Chi square tests - Addhealth dataset
For a best practice of this current assessment, I chose to have new variables. So it will be more clearer to have C->C relation. (the condition for Chi Square test of independence)
Note : the python program is at the end of this blog.
For this assessment, I was interested to examine the association between “the general health of teens” [H1GH1 = GENERAL_HEALTH] and the status that teens was taught at school about "where to go for help with a health problem?” [H1TS15 = TAUGHT_IN_SCHOOL], and “the racial background of teens” [H1GI8 = RACIAL_BACK].
Categorical response variable
[GENERAL_HEALTH] : In general, how is your health?

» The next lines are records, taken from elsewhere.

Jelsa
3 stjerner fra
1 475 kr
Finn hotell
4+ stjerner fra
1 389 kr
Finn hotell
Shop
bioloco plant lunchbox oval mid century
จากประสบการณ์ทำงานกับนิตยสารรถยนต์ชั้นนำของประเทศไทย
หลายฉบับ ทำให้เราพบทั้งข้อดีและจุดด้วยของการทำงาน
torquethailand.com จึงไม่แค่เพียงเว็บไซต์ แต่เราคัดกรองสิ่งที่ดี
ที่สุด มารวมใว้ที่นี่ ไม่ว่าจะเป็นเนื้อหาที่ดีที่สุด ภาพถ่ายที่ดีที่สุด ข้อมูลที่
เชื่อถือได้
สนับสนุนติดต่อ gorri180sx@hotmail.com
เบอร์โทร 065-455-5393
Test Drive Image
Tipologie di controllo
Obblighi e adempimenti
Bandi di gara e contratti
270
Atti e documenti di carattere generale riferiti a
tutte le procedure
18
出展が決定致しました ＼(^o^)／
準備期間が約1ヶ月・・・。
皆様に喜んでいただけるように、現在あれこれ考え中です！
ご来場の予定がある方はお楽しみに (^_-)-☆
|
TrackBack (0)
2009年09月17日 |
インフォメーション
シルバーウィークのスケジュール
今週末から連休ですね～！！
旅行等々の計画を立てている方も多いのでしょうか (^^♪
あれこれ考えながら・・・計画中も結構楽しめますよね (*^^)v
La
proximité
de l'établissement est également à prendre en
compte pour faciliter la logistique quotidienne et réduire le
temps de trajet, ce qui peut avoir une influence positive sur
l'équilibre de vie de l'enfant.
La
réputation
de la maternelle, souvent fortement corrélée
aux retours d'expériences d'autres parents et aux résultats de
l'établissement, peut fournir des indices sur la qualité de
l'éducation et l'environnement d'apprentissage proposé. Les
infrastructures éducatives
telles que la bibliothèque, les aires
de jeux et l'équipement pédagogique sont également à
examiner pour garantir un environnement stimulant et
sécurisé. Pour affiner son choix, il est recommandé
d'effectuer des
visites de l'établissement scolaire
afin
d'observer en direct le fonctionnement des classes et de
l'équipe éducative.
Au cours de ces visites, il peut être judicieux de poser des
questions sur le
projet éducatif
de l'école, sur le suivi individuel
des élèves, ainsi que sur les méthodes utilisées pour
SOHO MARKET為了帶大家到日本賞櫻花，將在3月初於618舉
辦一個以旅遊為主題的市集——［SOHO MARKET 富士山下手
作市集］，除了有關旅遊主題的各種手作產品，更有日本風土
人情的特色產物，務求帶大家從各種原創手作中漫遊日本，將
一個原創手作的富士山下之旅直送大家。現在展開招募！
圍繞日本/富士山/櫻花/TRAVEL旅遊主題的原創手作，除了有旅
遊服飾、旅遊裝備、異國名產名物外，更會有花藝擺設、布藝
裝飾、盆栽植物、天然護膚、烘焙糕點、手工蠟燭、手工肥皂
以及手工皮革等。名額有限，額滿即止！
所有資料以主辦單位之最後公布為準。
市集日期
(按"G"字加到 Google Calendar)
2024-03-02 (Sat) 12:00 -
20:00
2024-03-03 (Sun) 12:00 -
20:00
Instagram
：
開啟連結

Would you say… (excellent | very good | good | fair | poor)
Categorical explanatory variables
[TAUGHT_IN_SCHOOL] : Taught in School : "where to go for help with a health problem?” (for 2 levels) [1:yes 0: no]
[RACIAL_BACK] : Which one category best describes your racial background? (for more than 2 levels) [1:White 2:Black or African American 3:American Indian or Native American 4:Asian or Pacific Islander 5:Other ]
1) Model of interpretation of X2 t-o-i (2 levels)
After running the Chi square test of independence for the explanatory variable TAUGHT_IN_SCHOOL (categorical with 2 levels) and the response variable GENERAL_HEALTH (categorical), we have this following result :
And the graph proportion gives this :
We have a p-value = 0.634 > 0.05 here, so we can say that the Ho hypothesis cannot be rejected. It means, the 2 variables are independent variables.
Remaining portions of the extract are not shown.